Pharmacogenomics Education Program: Bridging the Gap Between Science and Practice Project Director: Grace Kuo, PharmD, MPH, PhD, University of California, San Diego (UCSD)
  • Collaborated with four professional organizations and presented pharmacogenomics to more than 51,000 health care professionals through 19 live and two webinar sessions; collected over 600 surveys from participants.

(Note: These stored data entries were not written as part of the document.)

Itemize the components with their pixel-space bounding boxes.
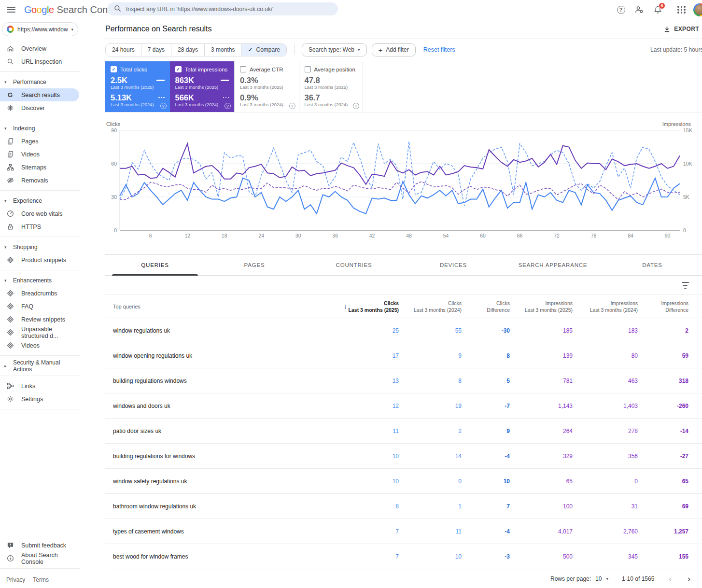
legal-links: PrivacyTerms xyxy=(0,572,80,588)
sidebar-item-removals[interactable]: Removals xyxy=(0,174,80,187)
sidebar-item-discover[interactable]: Discover xyxy=(0,101,80,114)
table-header-queries[interactable]: Top queries xyxy=(113,304,343,309)
svg-text:54: 54 xyxy=(443,233,449,238)
sidebar-item-url-inspection[interactable]: URL inspection xyxy=(0,55,80,68)
tab-pages[interactable]: PAGES xyxy=(205,255,304,275)
table-row[interactable]: windows and doors uk1219-71,1431,403-260 xyxy=(105,393,702,419)
column-header-clicks-last-3-months-2025[interactable]: ↓ClicksLast 3 months (2025) xyxy=(343,300,399,313)
url-inspection-input[interactable] xyxy=(126,6,331,13)
tab-devices[interactable]: DEVICES xyxy=(404,255,503,275)
checkbox-icon[interactable] xyxy=(240,66,246,72)
sidebar-item-review-snippets[interactable]: Review snippets xyxy=(0,313,80,326)
table-row[interactable]: building regulations for windows1014-432… xyxy=(105,444,702,469)
sidebar-item-sitemaps[interactable]: Sitemaps xyxy=(0,161,80,174)
value-cell: 4,017 xyxy=(510,528,573,535)
help-button[interactable]: ? xyxy=(616,4,626,15)
metric-card-average-position[interactable]: Average position47.8Last 3 months (2025)… xyxy=(299,61,364,112)
tab-queries[interactable]: QUERIES xyxy=(105,255,205,275)
pagination: Rows per page: 10 ▾ 1-10 of 1565 ‹ › xyxy=(105,569,702,588)
sidebar-item-https[interactable]: HTTPS xyxy=(0,220,80,233)
table-row[interactable]: building regulations windows138578146331… xyxy=(105,368,702,393)
account-avatar[interactable] xyxy=(693,3,702,16)
table-row[interactable]: window regulations uk2555-301851832 xyxy=(105,318,702,343)
table-row[interactable]: window opening regulations uk17981398059 xyxy=(105,343,702,368)
column-header-impressions-last-3-months-2025[interactable]: ImpressionsLast 3 months (2025) xyxy=(510,300,573,313)
sidebar-item-links[interactable]: Links xyxy=(0,379,80,392)
sidebar-item-about-search-console[interactable]: About Search Console xyxy=(0,552,80,565)
column-header-clicks-last-3-months-2024[interactable]: ClicksLast 3 months (2024) xyxy=(399,300,462,313)
sidebar-item-faq[interactable]: FAQ xyxy=(0,300,80,313)
column-header-clicks-difference[interactable]: ClicksDifference xyxy=(462,300,510,313)
table-row[interactable]: patio door sizes uk1129264278-14 xyxy=(105,419,702,444)
legal-link-privacy[interactable]: Privacy xyxy=(6,576,25,583)
sidebar-section-experience[interactable]: ▾Experience xyxy=(0,194,80,207)
sidebar-item-breadcrumbs[interactable]: Breadcrumbs xyxy=(0,287,80,300)
sidebar-item-videos[interactable]: Videos xyxy=(0,339,80,352)
sidebar-item-pages[interactable]: Pages xyxy=(0,135,80,148)
help-icon[interactable]: ? xyxy=(353,103,359,109)
sidebar-section-enhancements[interactable]: ▾Enhancements xyxy=(0,274,80,287)
add-filter-button[interactable]: + Add filter xyxy=(372,43,416,56)
sidebar-item-unparsable-structured-d[interactable]: Unparsable structured d... xyxy=(0,326,80,339)
table-row[interactable]: types of casement windows711-44,0172,760… xyxy=(105,519,702,544)
date-range-24-hours[interactable]: 24 hours xyxy=(106,44,141,56)
search-type-selector[interactable]: Search type: Web ▾ xyxy=(302,43,367,56)
notifications-button[interactable]: 6 xyxy=(652,4,663,15)
value-cell: 69 xyxy=(638,503,688,510)
help-icon[interactable]: ? xyxy=(160,103,167,109)
value-cell: 345 xyxy=(573,553,638,560)
google-apps-icon[interactable] xyxy=(677,6,686,14)
filter-icon[interactable] xyxy=(681,282,689,289)
compare-button[interactable]: ✓Compare xyxy=(241,44,286,56)
value-cell: -7 xyxy=(462,403,510,409)
sidebar-item-core-web-vitals[interactable]: Core web vitals xyxy=(0,207,80,220)
column-header-impressions-last-3-months-2024[interactable]: ImpressionsLast 3 months (2024) xyxy=(573,300,638,313)
menu-icon[interactable] xyxy=(7,7,15,13)
sidebar-section-indexing[interactable]: ▾Indexing xyxy=(0,122,80,135)
metric-card-total-clicks[interactable]: ✓Total clicks2.5KLast 3 months (2025)5.1… xyxy=(105,61,170,112)
help-icon[interactable]: ? xyxy=(289,103,295,109)
sidebar-item-submit-feedback[interactable]: Submit feedback xyxy=(0,539,80,552)
checkbox-icon[interactable]: ✓ xyxy=(111,66,117,72)
sidebar-section-security-manual-actions[interactable]: ▸Security & Manual Actions xyxy=(0,359,80,372)
date-range-3-months[interactable]: 3 months xyxy=(205,44,241,56)
sidebar-item-search-results[interactable]: GSearch results xyxy=(0,88,79,101)
rows-per-page-control[interactable]: Rows per page: 10 ▾ xyxy=(550,575,608,582)
tab-search-appearance[interactable]: SEARCH APPEARANCE xyxy=(503,255,603,275)
query-cell: bathroom window regulations uk xyxy=(113,503,343,510)
export-button[interactable]: EXPORT xyxy=(663,26,699,33)
sidebar-section-performance[interactable]: ▾Performance xyxy=(0,75,80,88)
metric-period: Last 3 months (2024) xyxy=(305,102,348,108)
sidebar-item-label: About Search Console xyxy=(21,552,80,565)
checkbox-icon[interactable]: ✓ xyxy=(175,66,182,72)
sidebar-section-shopping[interactable]: ▾Shopping xyxy=(0,240,80,253)
legal-link-terms[interactable]: Terms xyxy=(33,576,49,583)
sidebar-item-overview[interactable]: Overview xyxy=(0,42,80,55)
svg-text:0: 0 xyxy=(114,227,117,233)
table-row[interactable]: bathroom window regulations uk8171003169 xyxy=(105,494,702,519)
table-row[interactable]: window safety regulations uk1001065065 xyxy=(105,469,702,494)
sidebar-item-videos[interactable]: Videos xyxy=(0,148,80,161)
property-selector[interactable]: https://www.windows-... ▾ xyxy=(2,22,78,36)
column-header-impressions-difference[interactable]: ImpressionsDifference xyxy=(638,300,688,313)
user-settings-icon xyxy=(634,5,644,14)
reset-filters-button[interactable]: Reset filters xyxy=(423,46,455,53)
table-row[interactable]: best wood for window frames710-350034515… xyxy=(105,544,702,569)
date-range-7-days[interactable]: 7 days xyxy=(141,44,171,56)
metric-card-total-impressions[interactable]: ✓Total impressions863KLast 3 months (202… xyxy=(170,61,235,112)
help-icon[interactable]: ? xyxy=(225,103,231,109)
svg-text:72: 72 xyxy=(554,233,560,238)
removals-icon xyxy=(6,177,14,184)
tab-countries[interactable]: COUNTRIES xyxy=(304,255,404,275)
sort-descending-icon: ↓ xyxy=(344,303,347,310)
previous-page-button[interactable]: ‹ xyxy=(668,574,673,583)
next-page-button[interactable]: › xyxy=(687,574,691,583)
metric-card-average-ctr[interactable]: Average CTR0.3%Last 3 months (2025)0.9%L… xyxy=(234,61,299,112)
checkbox-icon[interactable] xyxy=(305,66,311,72)
sidebar-item-settings[interactable]: Settings xyxy=(0,392,80,406)
date-range-28-days[interactable]: 28 days xyxy=(171,44,205,56)
url-inspection-bar[interactable] xyxy=(107,2,338,15)
manage-users-button[interactable] xyxy=(634,4,645,15)
tab-dates[interactable]: DATES xyxy=(603,255,702,275)
sidebar-item-product-snippets[interactable]: Product snippets xyxy=(0,253,80,266)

  • Implemented two online Continuing Medical/Pharmacy Education (CE) modules, reaching over 2,100 views for Module I and 1,200 views for Module II. An additional 250 pharmacists completed CE credits from a written module.
  • Disseminated pharmacogenomics CE modules through one live and three webinar Healthcare Practitioner Train-the-Trainer sessions, reaching more than 20 participants representing 13 healthcare organizations. Online webinars have received over 300 views.

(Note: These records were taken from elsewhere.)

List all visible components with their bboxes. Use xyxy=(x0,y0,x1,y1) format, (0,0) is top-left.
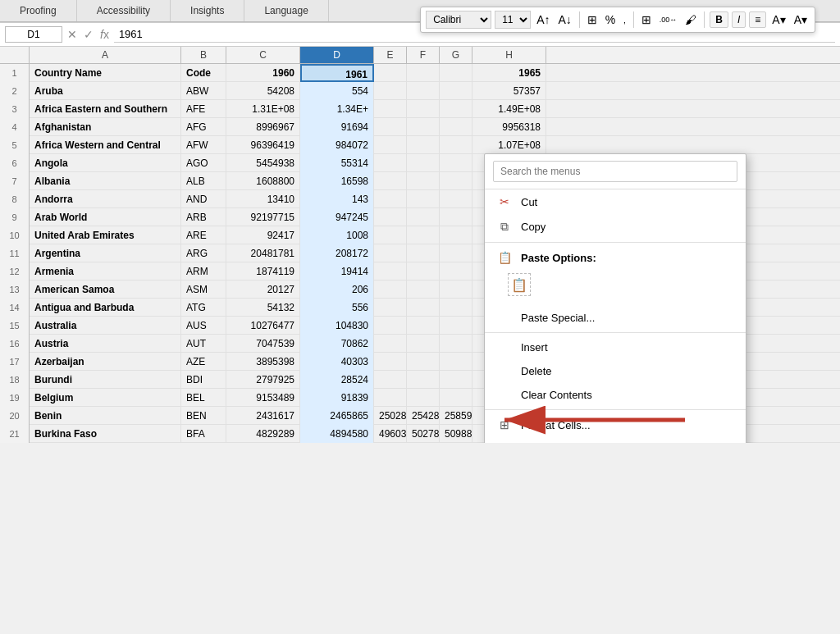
cell-1960[interactable]: 8996967 xyxy=(226,118,300,136)
tab-proofing[interactable]: Proofing xyxy=(0,0,77,21)
grow-font-icon[interactable]: A↑ xyxy=(534,13,552,26)
cell-g[interactable] xyxy=(440,82,472,100)
cell-code[interactable]: ARM xyxy=(181,262,226,281)
cell-country-name[interactable]: Burundi xyxy=(30,371,181,389)
cell-g[interactable] xyxy=(440,136,472,154)
cell-g[interactable] xyxy=(440,154,472,172)
cell-f[interactable] xyxy=(407,353,440,371)
cell-1965[interactable]: 1.07E+08 xyxy=(472,136,546,154)
cell-e[interactable] xyxy=(374,190,407,208)
cell-code[interactable]: BDI xyxy=(181,371,226,389)
col-header-a[interactable]: A xyxy=(30,47,181,63)
cell-g[interactable] xyxy=(440,389,472,407)
cell-code[interactable]: AND xyxy=(181,190,226,208)
cell-f[interactable] xyxy=(407,154,440,172)
dec-icon[interactable]: .00↔ xyxy=(657,16,680,24)
cell-1960[interactable]: 1960 xyxy=(226,64,300,82)
bold-button[interactable]: B xyxy=(710,11,728,28)
percent-icon[interactable]: % xyxy=(603,13,618,26)
highlight-color-icon[interactable]: A▾ xyxy=(769,13,788,26)
cell-f[interactable] xyxy=(407,190,440,208)
confirm-icon[interactable]: ✓ xyxy=(84,28,94,41)
cell-1961[interactable]: 19414 xyxy=(300,262,374,281)
cell-country-name[interactable]: United Arab Emirates xyxy=(30,226,181,244)
cell-code[interactable]: BFA xyxy=(181,425,226,443)
tab-language[interactable]: Language xyxy=(244,0,328,21)
font-size-select[interactable]: 11 xyxy=(495,11,531,29)
cell-e[interactable] xyxy=(374,172,407,190)
cell-1961[interactable]: 2465865 xyxy=(300,407,374,425)
cell-1961[interactable]: 1.34E+ xyxy=(300,100,374,118)
cell-g[interactable] xyxy=(440,118,472,136)
cell-country-name[interactable]: Arab World xyxy=(30,208,181,226)
cell-country-name[interactable]: Azerbaijan xyxy=(30,353,181,371)
paste-option-box[interactable]: 📋 xyxy=(508,273,531,296)
cell-1961[interactable]: 16598 xyxy=(300,172,374,190)
cell-e[interactable] xyxy=(374,226,407,244)
col-header-b[interactable]: B xyxy=(181,47,226,63)
cell-f[interactable] xyxy=(407,64,440,82)
cell-e[interactable] xyxy=(374,281,407,299)
cell-g[interactable] xyxy=(440,353,472,371)
cell-1960[interactable]: 3895398 xyxy=(226,353,300,371)
cell-1961[interactable]: 91694 xyxy=(300,118,374,136)
cell-g[interactable]: 5098891 xyxy=(440,425,472,443)
ctx-paste-special[interactable]: Paste Special... xyxy=(485,306,746,330)
shrink-font-icon[interactable]: A↓ xyxy=(556,13,574,26)
cell-e[interactable] xyxy=(374,317,407,335)
cell-country-name[interactable]: Argentina xyxy=(30,244,181,262)
cell-code[interactable]: ATG xyxy=(181,299,226,317)
cell-country-name[interactable]: Burkina Faso xyxy=(30,425,181,443)
cell-1961[interactable]: 40303 xyxy=(300,353,374,371)
cell-1965[interactable]: 57357 xyxy=(472,82,546,100)
cell-g[interactable] xyxy=(440,64,472,82)
brush-icon[interactable]: 🖌 xyxy=(682,13,699,26)
cell-reference-box[interactable] xyxy=(5,26,62,43)
cell-f[interactable] xyxy=(407,136,440,154)
cell-f[interactable] xyxy=(407,82,440,100)
cell-country-name[interactable]: Afghanistan xyxy=(30,118,181,136)
cell-1960[interactable]: 1.31E+08 xyxy=(226,100,300,118)
cell-1961[interactable]: 1961 xyxy=(300,64,374,82)
cell-1961[interactable]: 91839 xyxy=(300,389,374,407)
cell-1961[interactable]: 1008 xyxy=(300,226,374,244)
cell-e[interactable] xyxy=(374,389,407,407)
cell-1961[interactable]: 143 xyxy=(300,190,374,208)
cell-1960[interactable]: 20481781 xyxy=(226,244,300,262)
cell-1960[interactable]: 9153489 xyxy=(226,389,300,407)
cell-country-name[interactable]: Africa Eastern and Southern xyxy=(30,100,181,118)
format-icon[interactable]: ⊞ xyxy=(585,13,600,26)
tab-insights[interactable]: Insights xyxy=(171,0,244,21)
cell-g[interactable] xyxy=(440,100,472,118)
cell-code[interactable]: BEN xyxy=(181,407,226,425)
cell-country-name[interactable]: Angola xyxy=(30,154,181,172)
col-header-c[interactable]: C xyxy=(226,47,300,63)
cell-code[interactable]: ABW xyxy=(181,82,226,100)
cell-f[interactable] xyxy=(407,118,440,136)
ctx-copy[interactable]: ⧉ Copy xyxy=(485,214,746,239)
cell-code[interactable]: AUS xyxy=(181,317,226,335)
cell-1960[interactable]: 2797925 xyxy=(226,371,300,389)
cell-e[interactable] xyxy=(374,208,407,226)
cell-1960[interactable]: 96396419 xyxy=(226,136,300,154)
cell-g[interactable] xyxy=(440,371,472,389)
cell-f[interactable] xyxy=(407,371,440,389)
cell-country-name[interactable]: Africa Western and Central xyxy=(30,136,181,154)
cell-f[interactable] xyxy=(407,281,440,299)
cell-g[interactable] xyxy=(440,317,472,335)
cell-g[interactable] xyxy=(440,190,472,208)
cell-1961[interactable]: 4894580 xyxy=(300,425,374,443)
cell-1961[interactable]: 556 xyxy=(300,299,374,317)
cell-country-name[interactable]: Belgium xyxy=(30,389,181,407)
cell-f[interactable] xyxy=(407,226,440,244)
cell-f[interactable] xyxy=(407,389,440,407)
cell-1961[interactable]: 55314 xyxy=(300,154,374,172)
cell-code[interactable]: ALB xyxy=(181,172,226,190)
cell-g[interactable] xyxy=(440,226,472,244)
cell-1961[interactable]: 984072 xyxy=(300,136,374,154)
fx-icon[interactable]: fx xyxy=(100,28,109,41)
cell-country-name[interactable]: Andorra xyxy=(30,190,181,208)
context-search-input[interactable] xyxy=(493,161,737,182)
cell-country-name[interactable]: Austria xyxy=(30,335,181,353)
cell-1960[interactable]: 4829289 xyxy=(226,425,300,443)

  • Developed nine shared curriculum modules for faculty from health professional schools. Conducted, recorded and posted seven online train-the-trainer webinars, reaching more than 100 faculty participants through the live sessions and 1,300 views of the recorded webinars. Over 40 schools (representing 36% of U.S. schools of pharmacy) plan to use the modules in their curriculum during the 2010-2011 academic year.
  • Updated the PharmGenEd™ Web site, which has received more than 5,000 visitors, with 8,000 visits and 53,000 page views to date. There are 800 registrants and listserv members.

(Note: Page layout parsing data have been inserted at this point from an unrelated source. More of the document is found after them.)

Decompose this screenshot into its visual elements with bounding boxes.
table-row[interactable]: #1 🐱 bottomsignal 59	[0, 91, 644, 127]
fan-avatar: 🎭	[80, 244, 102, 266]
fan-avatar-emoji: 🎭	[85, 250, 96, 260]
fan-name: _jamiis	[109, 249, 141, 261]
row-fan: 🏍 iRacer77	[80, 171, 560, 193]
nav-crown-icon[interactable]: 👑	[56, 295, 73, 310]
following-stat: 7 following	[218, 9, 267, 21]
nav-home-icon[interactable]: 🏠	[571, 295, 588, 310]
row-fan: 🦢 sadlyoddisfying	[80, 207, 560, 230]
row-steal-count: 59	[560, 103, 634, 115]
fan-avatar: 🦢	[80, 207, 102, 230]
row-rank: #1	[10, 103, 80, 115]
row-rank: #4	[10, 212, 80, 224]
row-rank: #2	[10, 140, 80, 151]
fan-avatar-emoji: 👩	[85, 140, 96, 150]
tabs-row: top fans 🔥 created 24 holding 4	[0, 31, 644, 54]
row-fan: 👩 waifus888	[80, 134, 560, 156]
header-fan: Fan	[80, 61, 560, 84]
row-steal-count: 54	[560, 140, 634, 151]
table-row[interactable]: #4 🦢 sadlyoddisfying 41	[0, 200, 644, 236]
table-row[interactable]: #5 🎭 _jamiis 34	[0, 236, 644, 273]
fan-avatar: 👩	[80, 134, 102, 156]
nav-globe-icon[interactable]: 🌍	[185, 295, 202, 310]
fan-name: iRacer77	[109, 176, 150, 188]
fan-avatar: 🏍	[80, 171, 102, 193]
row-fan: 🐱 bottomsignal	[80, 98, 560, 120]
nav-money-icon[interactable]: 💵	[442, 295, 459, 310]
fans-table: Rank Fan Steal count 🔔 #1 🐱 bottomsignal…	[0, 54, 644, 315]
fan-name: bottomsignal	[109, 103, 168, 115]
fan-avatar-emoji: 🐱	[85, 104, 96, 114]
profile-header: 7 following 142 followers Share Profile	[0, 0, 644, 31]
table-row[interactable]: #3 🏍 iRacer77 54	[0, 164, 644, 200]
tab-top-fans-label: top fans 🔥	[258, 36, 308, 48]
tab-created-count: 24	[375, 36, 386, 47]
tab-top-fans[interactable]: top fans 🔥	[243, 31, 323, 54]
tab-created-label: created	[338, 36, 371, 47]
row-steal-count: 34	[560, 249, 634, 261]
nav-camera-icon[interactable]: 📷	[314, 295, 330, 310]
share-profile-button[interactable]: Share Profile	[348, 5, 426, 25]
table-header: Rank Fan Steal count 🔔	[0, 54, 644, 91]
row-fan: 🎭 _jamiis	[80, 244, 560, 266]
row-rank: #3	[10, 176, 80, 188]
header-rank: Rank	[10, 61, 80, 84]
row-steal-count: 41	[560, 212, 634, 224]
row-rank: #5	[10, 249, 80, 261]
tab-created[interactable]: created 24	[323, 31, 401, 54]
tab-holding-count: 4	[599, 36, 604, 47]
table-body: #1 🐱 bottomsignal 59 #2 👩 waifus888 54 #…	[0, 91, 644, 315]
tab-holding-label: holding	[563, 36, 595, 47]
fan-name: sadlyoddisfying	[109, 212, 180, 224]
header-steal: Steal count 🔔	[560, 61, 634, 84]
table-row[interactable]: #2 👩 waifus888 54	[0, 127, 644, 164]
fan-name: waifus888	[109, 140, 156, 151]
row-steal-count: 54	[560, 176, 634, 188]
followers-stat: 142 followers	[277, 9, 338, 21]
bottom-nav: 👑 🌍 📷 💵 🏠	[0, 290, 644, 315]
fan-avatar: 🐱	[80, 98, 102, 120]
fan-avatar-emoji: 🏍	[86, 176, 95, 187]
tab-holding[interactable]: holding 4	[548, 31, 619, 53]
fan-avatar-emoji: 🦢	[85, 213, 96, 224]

  • Published three peer-reviewed articles in Pharmacy Today, Journal of the American Pharmacists Association, and the American Journal of Pharmaceutical Education.
Promoting Cancer Genomics Best Practices Through Surveillance, Education, and Policy Project Director: Janice Bach, MS, CGC, Michigan Department of Community Health
  • Identified cancers with a possible hereditary component by analyzing Michigan Cancer Surveillance Registry data.
    • Between 1990‐2006, Michigan identified 25,703 early onset female breast cancer cases; 3,314 early onset endometrial cancer cases; 989 male breast cancer cases; 92,635 colorectal cancer cases; and, 14,329 ovarian cancer cases.
    • Multiple primaries have also been analyzed for several different combinations with the most common being 5,634 females with two breast cancer diagnoses and 4,369 individuals with two or more colorectal cancer diagnoses.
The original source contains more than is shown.